Task brief: From the listing below, please restate exactly the lines beginning at the one with "Terms of Service" and ending at the one with "efund of your registration fee", both included, and skip the pictures.

Given entries:
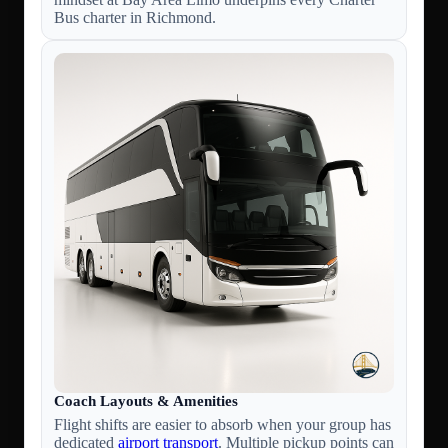
Bus charter in Richmond.
Coach Layouts & Amenities
Flight shifts are easier to absorb when your group has
dedicated
airport transport
. Multiple pickup points can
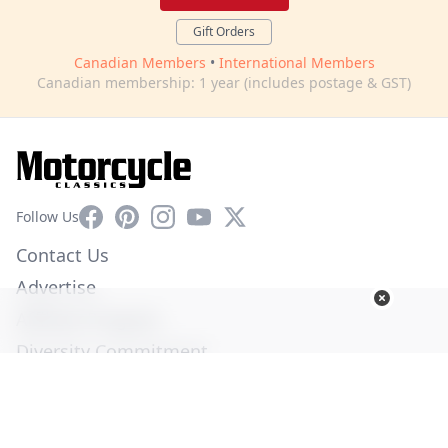
Gift Orders
Canadian Members
•
International Members
Canadian membership: 1 year (includes postage & GST)
Facebook
Pinterest
Instagram
YouTube
X
Follow Us
Contact Us
Advertise
Affiliate Program
Diversity Commitment
Privacy Policy
Terms of Service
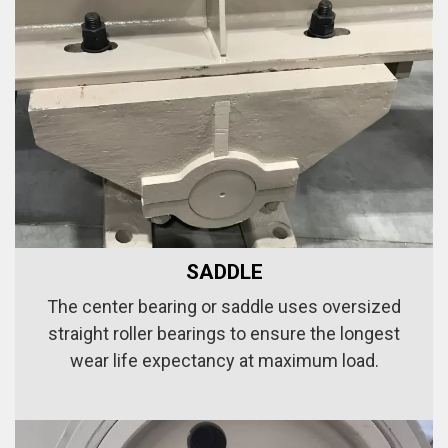
SADDLE
The center bearing or saddle uses oversized
straight roller bearings to ensure the longest
wear life expectancy at maximum load.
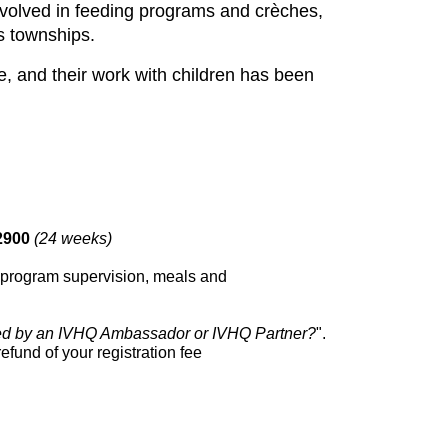
involved in feeding programs and crèches,
us townships.
, and their work with children has been
2900
(24 weeks)
on, program supervision, meals and
ed by an IVHQ Ambassador or IVHQ Partner?
".
efund of your registration fee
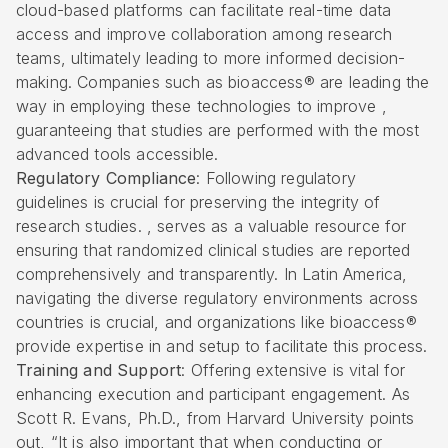
cloud-based platforms can facilitate real-time data
access and improve collaboration among research
teams, ultimately leading to more informed decision-
making. Companies such as bioaccess® are leading the
way in employing these technologies to improve ,
guaranteeing that studies are performed with the most
advanced tools accessible.
Regulatory Compliance
: Following regulatory
guidelines is crucial for preserving the integrity of
research studies. , serves as a valuable resource for
ensuring that randomized clinical studies are reported
comprehensively and transparently. In Latin America,
navigating the diverse regulatory environments across
countries is crucial, and organizations like bioaccess®
provide expertise in and setup to facilitate this process.
Training and Support
: Offering extensive is vital for
enhancing execution and participant engagement. As
Scott R. Evans, Ph.D., from Harvard University points
out, “It is also important that when conducting or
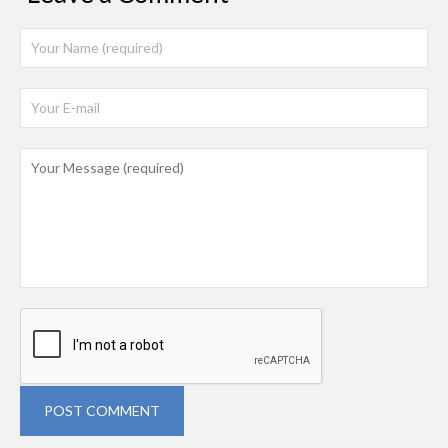
POST COMMENT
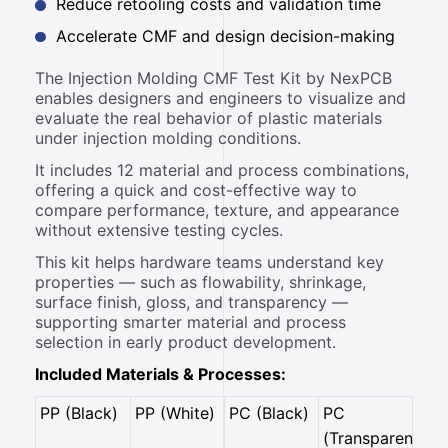
Reduce retooling costs and validation time
Accelerate CMF and design decision-making
The Injection Molding CMF Test Kit by NexPCB
enables designers and engineers to visualize and
evaluate the real behavior of plastic materials
under injection molding conditions.
It includes 12 material and process combinations,
offering a quick and cost-effective way to
compare performance, texture, and appearance
without extensive testing cycles.
This kit helps hardware teams understand key
properties — such as flowability, shrinkage,
surface finish, gloss, and transparency —
supporting smarter material and process
selection in early product development.
Included Materials & Processes:
PP (Black)
PP (White)
PC (Black)
PC
(Transparent)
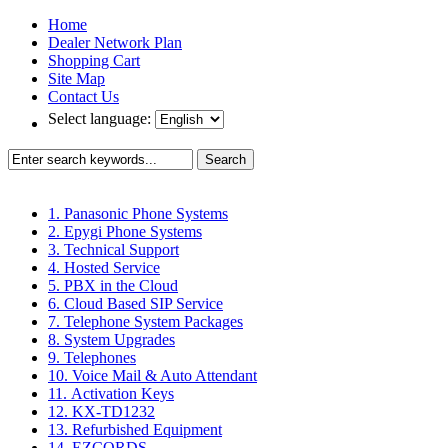
Home
Dealer Network Plan
Shopping Cart
Site Map
Contact Us
Select language:
Search
1. Panasonic Phone Systems
2. Epygi Phone Systems
3. Technical Support
4. Hosted Service
5. PBX in the Cloud
6. Cloud Based SIP Service
7. Telephone System Packages
8. System Upgrades
9. Telephones
10. Voice Mail & Auto Attendant
11. Activation Keys
12. KX-TD1232
13. Refurbished Equipment
14. EZCORDS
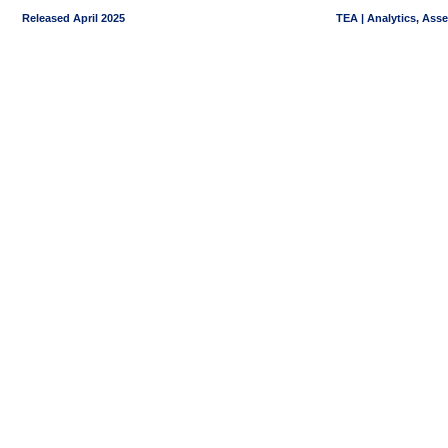
Released April 2025
TEA | Analytics, Ass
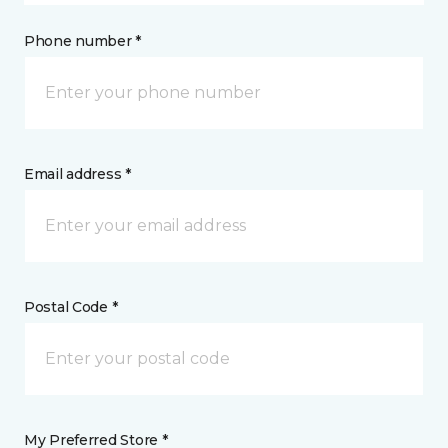
Phone number *
Email address *
Postal Code *
My Preferred Store *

Finished task:
Terms of Service
SADDLE
The center bearing or saddle uses oversized
straight roller bearings to ensure the longest
wear life expectancy at maximum load.
involved in feeding programs and crèches,
us townships.
, and their work with children has been
2900
(24 weeks)
on, program supervision, meals and
ed by an IVHQ Ambassador or IVHQ Partner?
".
efund of your registration fee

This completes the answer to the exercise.